Pergeseran selera musik Indonesia 1990-an
Indonesia yang kaya akan perbedaan budaya membuat banyak peneliti Barat untuk melakukan riset. Salah satunya adalah Jeremy Wallach yang menulis buku berjudul Modern Noise, Fluid Genres: Popular Music in Indonesia.
Buku ini menjelaskan tentang perkembangan musik Indonesia, khususnya di tahun 1997-2001. Mulai dari aliran, proses pembuatan hingga dipasarkan, perekaman video klip, hingga konser dan pertunjukan musik lainnya.
Setelah mulai era reformasi, musik nasional tumbuh pesat dan banyak muncul di ruang publik. Bahkan komunitas punk, metal, dan underground yang sebelumnya tidak mendapat ruang pun bebas membuat musiknya sendiri.
Namun munculnya Sheila on 7 memberikan angin segar bagi permusikan Indonesia. Saat itu album pertama mereka terjual hingga lebih dari dua juta keping CD. Hingga saat ini pun mereka masih disukai oleh seluruh kalangan usia.
Bangkitnya musik dari piring hitam
Piringan hitam yang kita lihat di film-film klasik ini bernama vinyl. Sempat berjaya di tahun 1960-an hingga 1970-an, perkembangan teknologi membuat vinyl tidak lagi mendapat perhatian.

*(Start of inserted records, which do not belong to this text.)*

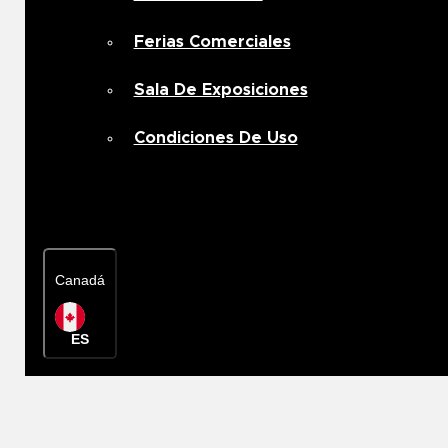
Ferias Comerciales
Sala De Exposiciones
Condiciones De Uso
Contacta con nosotros
Canadá
ES
Localizador de repre
Canadá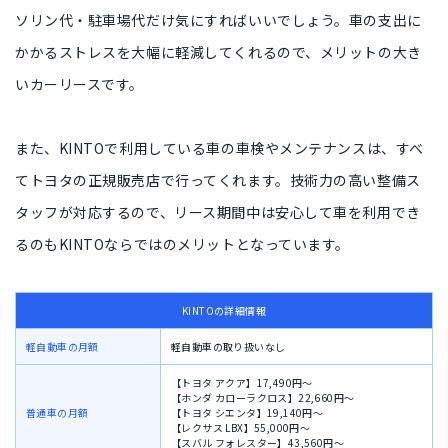
ソリン代・駐車場代だけ
気にすればいいでしょう。車の支出に
かかるストレスを大幅に軽減してくれるので、メリットの大き
いカーリースです。
また、KINTOで利用している車の
車検やメンテナンスは、すべ
てトヨタの正規販売店
で行ってくれます。技術力の高い整備ス
タッフが対応するので、
リース期間中は安心して車を利用でき
るのもKINTOならではのメリット
となっています。
KINTOの詳細情報
軽自動車の月額
軽自動車の取り扱いなし
【トヨタ アクア】17,490円〜
【ホンダ カローラクロス】22,660円〜
普通車の月額
【トヨタ シエンタ】19,140円〜
【レクサス LBX】55,000円〜
【スバル フォレスター】43,560円〜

Namun sejak tahun 2013 baik di Indonesia maupun seluruh dunia mengalami fase "vinyl revival", yaitu menggunakan kembali piring hitam untuk mendengarkan musik.
Meskipun Indonesia tidak memiliki pabrik vinyl, namun salah satu label musik di Indonesia, Record Stone Day merilis satu vinyl dari band Polka Wars.

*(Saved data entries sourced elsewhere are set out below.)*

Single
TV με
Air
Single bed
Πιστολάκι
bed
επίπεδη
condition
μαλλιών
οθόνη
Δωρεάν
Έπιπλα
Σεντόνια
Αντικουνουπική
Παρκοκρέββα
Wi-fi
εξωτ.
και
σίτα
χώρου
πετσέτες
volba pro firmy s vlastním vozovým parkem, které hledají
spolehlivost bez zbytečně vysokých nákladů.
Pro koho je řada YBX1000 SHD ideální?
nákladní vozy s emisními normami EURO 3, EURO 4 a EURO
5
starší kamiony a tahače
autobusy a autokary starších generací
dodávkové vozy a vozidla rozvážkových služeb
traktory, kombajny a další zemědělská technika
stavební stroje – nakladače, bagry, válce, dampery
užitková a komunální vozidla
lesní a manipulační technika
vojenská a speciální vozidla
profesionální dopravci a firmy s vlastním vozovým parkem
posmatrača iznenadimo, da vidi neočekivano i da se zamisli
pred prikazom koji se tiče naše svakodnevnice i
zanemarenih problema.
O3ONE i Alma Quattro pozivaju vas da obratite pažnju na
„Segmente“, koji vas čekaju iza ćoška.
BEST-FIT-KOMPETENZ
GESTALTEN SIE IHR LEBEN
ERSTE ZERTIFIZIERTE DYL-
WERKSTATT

Hal ini muncul sebagai pilihan baru masyarakat saat ini untuk mendengarkan musik. Tidak hanya dari aplikasi smartphone atau radio.
Radio daring dan personalisasi musik masa kini
Teknologi yang berkembang pesat membuat musik menjadi lebih dari sekedar hiburan, melainkan menjadi bagian dari gaya hidup.

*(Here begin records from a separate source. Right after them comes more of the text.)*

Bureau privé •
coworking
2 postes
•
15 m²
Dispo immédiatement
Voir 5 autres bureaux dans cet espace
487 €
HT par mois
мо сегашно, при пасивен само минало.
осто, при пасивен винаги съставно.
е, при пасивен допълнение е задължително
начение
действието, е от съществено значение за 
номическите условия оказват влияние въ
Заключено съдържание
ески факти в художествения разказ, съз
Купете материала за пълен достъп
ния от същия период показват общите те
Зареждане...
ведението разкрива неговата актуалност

Berawal dari musik yang hanya bisa didengarkan di rumah dan tempat publik dan di waktu-waktu tertentu, bergeser menjadi tidak terbatas.
Ini menguntungkan bagi para pemusik indie di Indonesia yang saat ini mulai bangkit. Cukup menyebarkan rekaman lagu di akun aplikasi smartphone, maka sudah bisa didengarkan dengan bebas oleh masyarakat.
Fenomena "konsumsi" musik di Indonesia dengan banyak media yang tersedia ini memberikan keuntungan bagi banyak pihak. Pemusik yang dapat memasarkan lagunya dengan gratis, dan dapat didengarkan secara gratis pula oleh seluruh masyarakat Indonesia.